Security Center is an Azure service that continuously monitors the customer’s Azure environment and applies analytics to automatically detect a wide range of potentially malicious activity. These detections are surfaced as security alerts in the Security Center dashboard.
Which Azure resources are monitored by Azure Security Center?
Azure Security Center monitors the following Azure resources:
- Virtual machines (VMs) (including Cloud Services)
- Azure Virtual Networks
- Azure SQL service
- Azure Storage account
- Azure Web Apps (in App Service Environment)
- Partner solutions integrated with your Azure subscription such as a web application firewall on VMs and on App Service Environment
What types of virtual machines are supported?
Monitoring and recommendations are available for virtual machines (VMs) created using both the classic and Resource Manager deployment models.
See Supported platforms in Azure Security Center for a list of supported platforms.
Why doesn't Azure Security Center recognize the antimalware solution running on my Azure VM?
Azure Security Center has visibility into antimalware installed through Azure extensions. For example, Security Center is not able to detect antimalware that was pre-installed on an image you provided or if you installed antimalware on your virtual machines using your own processes (such as configuration management systems).
Why do I get the message "Missing Scan Data" for my VM?
This message appears when there is no scan data for a VM. It can take some time (less than an hour) for scan data to populate after Data Collection is enabled in Azure Security Center. After the initial population of scan data, you may receive this message because there is no scan data at all or there is no recent scan data. Scans do not populate for a VM in a stopped state. This message could also appear if scan data has not populated recently (in accordance with the retention policy for the Windows agent, which has a default value of 30 days).

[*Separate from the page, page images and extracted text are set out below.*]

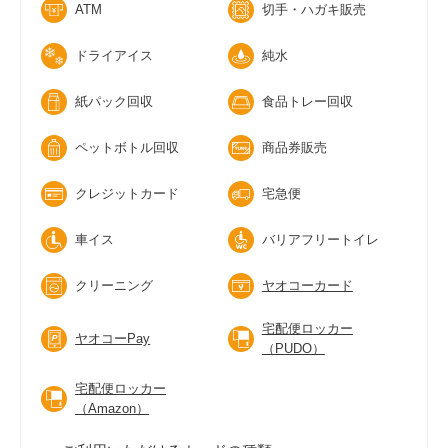
ATM
切手・ハガキ販売
ドライアイス
純水
紙パック回収
食品トレー回収
ペットボトル回収
商品券販売
クレジットカード
宅急便
車イス
バリアフリートイレ
クリーニング
ヤオコーカード
宅配便ロッカー
ヤオコーPay
（PUDO）
宅配便ロッカー
（Amazon）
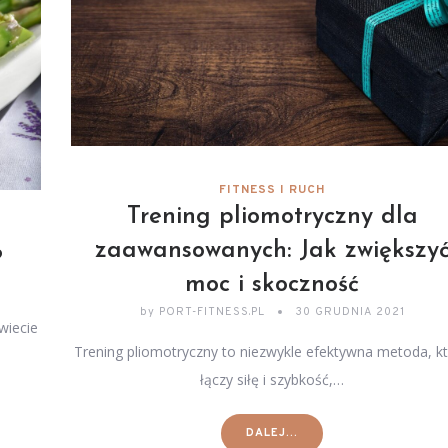
FITNESS I RUCH
Trening pliomotryczny dla
zaawansowanych: Jak zwiększy
?
moc i skoczność
by
PORT-FITNESS.PL
30 GRUDNIA 2021
wiecie
Trening pliomotryczny to niezwykle efektywna metoda, k
łączy siłę i szybkość,…
DALEJ...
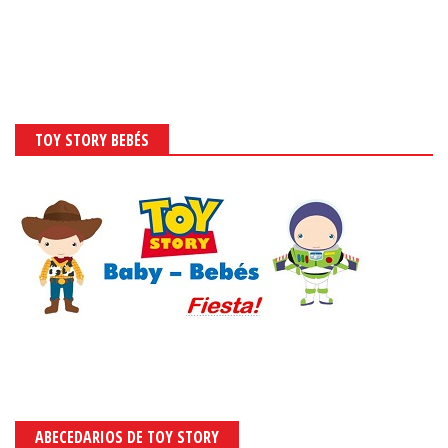
TOY STORY BEBÉS
ABECEDARIOS DE TOY STORY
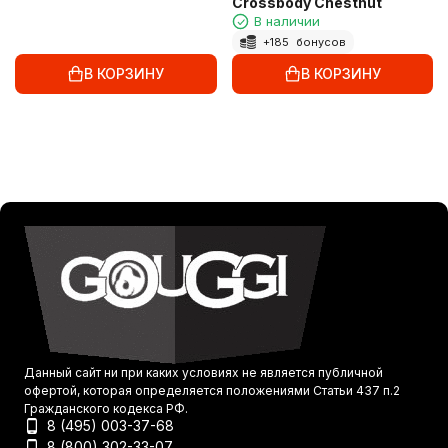
Crossbody Chestnut
В наличии
+
185
бонусов
В КОРЗИНУ
В КОРЗИНУ
Данный сайт ни при каких условиях не является публичной
офертой, которая определяется положениями Статьи 437 п.2
Гражданского кодекса РФ.
8 (495) 003-37-68
8 (800) 302-33-07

How often does Security Center scan for operating system vulnerabilities, system updates, and endpoint protection issues?
The latency in Security Center scans for vulnerabilities, updates, and issues is:
- Operating system security configurations – data is updated within 48 hours
- System updates – data is updated within 24 hours
- Endpoint Protection issues – data is updated within 8 hours
Security Center typically scans for new data every hour. The latency values above are a worst case scenario where there is not a recent scan or a scan failed.
Why do I get the message "VM Agent is Missing?"
The VM Agent must be installed on VMs to enable Data Collection. The VM Agent is installed by default for VMs that are deployed from the Azure Marketplace. For information on how to install the VM Agent on other VMs, see the blog post VM Agent and Extensions.